Prompt
For every entry that follows, return the words exactly and omit any picture.

Collected data
#####

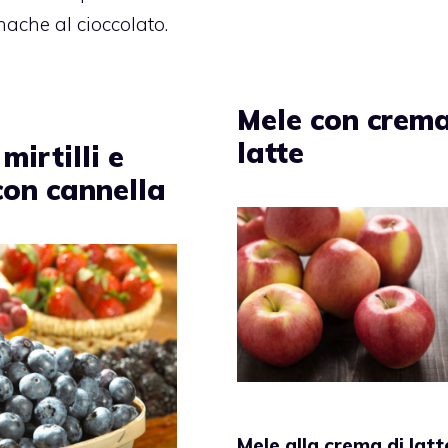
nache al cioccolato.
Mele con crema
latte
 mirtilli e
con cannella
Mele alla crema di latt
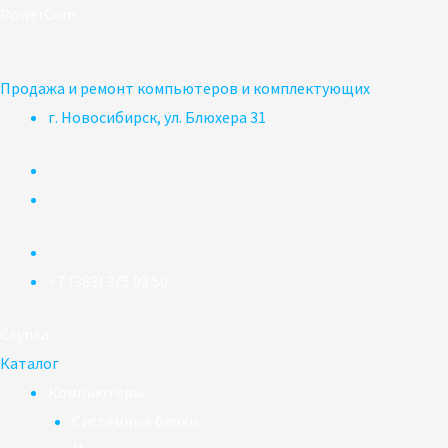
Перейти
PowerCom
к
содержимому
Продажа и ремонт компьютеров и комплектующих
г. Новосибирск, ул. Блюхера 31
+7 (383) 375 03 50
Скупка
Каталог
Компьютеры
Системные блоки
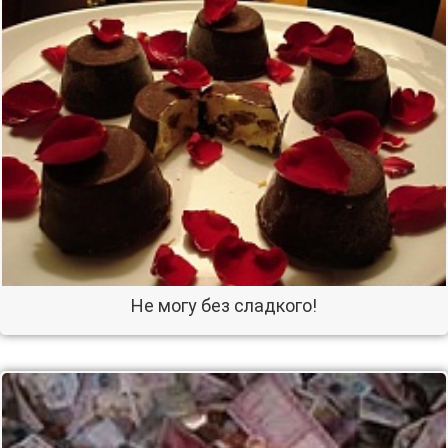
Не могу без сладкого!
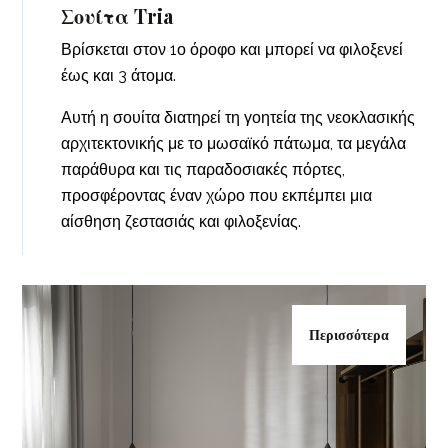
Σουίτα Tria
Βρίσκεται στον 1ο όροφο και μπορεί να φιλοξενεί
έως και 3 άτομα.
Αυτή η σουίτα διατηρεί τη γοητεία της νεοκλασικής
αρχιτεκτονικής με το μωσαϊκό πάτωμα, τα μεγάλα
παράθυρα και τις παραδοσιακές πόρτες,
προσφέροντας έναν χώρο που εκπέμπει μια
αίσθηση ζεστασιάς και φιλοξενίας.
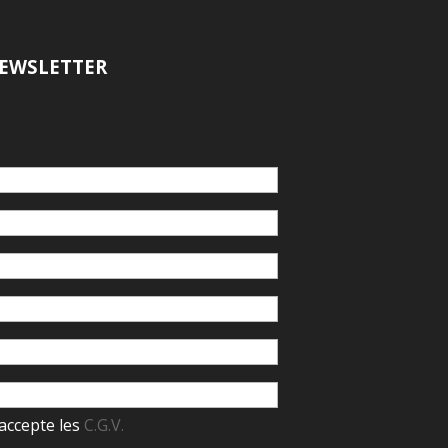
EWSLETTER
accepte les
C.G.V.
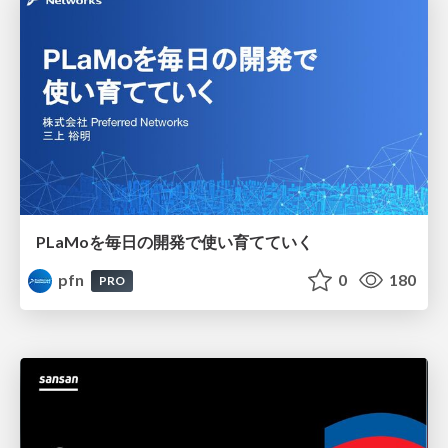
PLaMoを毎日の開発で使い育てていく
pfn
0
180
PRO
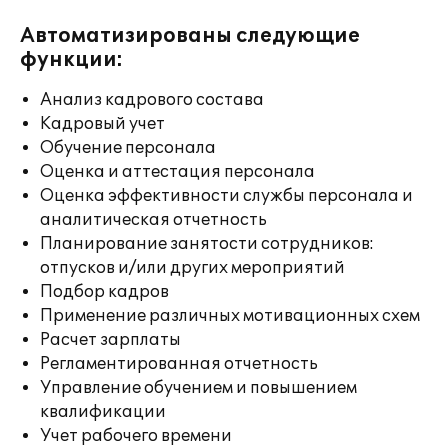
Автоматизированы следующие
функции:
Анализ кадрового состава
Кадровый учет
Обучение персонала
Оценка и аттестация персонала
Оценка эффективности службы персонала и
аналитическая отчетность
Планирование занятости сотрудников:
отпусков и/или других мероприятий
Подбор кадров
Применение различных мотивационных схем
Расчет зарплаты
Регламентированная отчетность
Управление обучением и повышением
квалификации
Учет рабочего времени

#####

Written answer
nache al cioccolato.
Mele con crema
latte
 mirtilli e
con cannella
Mele alla crema di latt
Перейти
PowerCom
к
содержимому
Продажа и ремонт компьютеров и комплектующих
г. Новосибирск, ул. Блюхера 31
+7 (383) 375 03 50
Скупка
Каталог
Компьютеры
Системные блоки
Не могу без сладкого!
Σουίτα Tria
Βρίσκεται στον 1ο όροφο και μπορεί να φιλοξενεί
έως και 3 άτομα.
Αυτή η σουίτα διατηρεί τη γοητεία της νεοκλασικής
αρχιτεκτονικής με το μωσαϊκό πάτωμα, τα μεγάλα
παράθυρα και τις παραδοσιακές πόρτες,
προσφέροντας έναν χώρο που εκπέμπει μια
αίσθηση ζεστασιάς και φιλοξενίας.
EWSLETTER
accepte les
C.G.V.
PLaMoを毎日の開発で使い育てていく
pfn
0
180
PRO
Автоматизированы следующие
функции:
Анализ кадрового состава
Кадровый учет
Обучение персонала
Оценка и аттестация персонала
Оценка эффективности службы персонала и
аналитическая отчетность
Планирование занятости сотрудников:
отпусков и/или других мероприятий
Подбор кадров
Применение различных мотивационных схем
Расчет зарплаты
Регламентированная отчетность
Управление обучением и повышением
квалификации
Учет рабочего времени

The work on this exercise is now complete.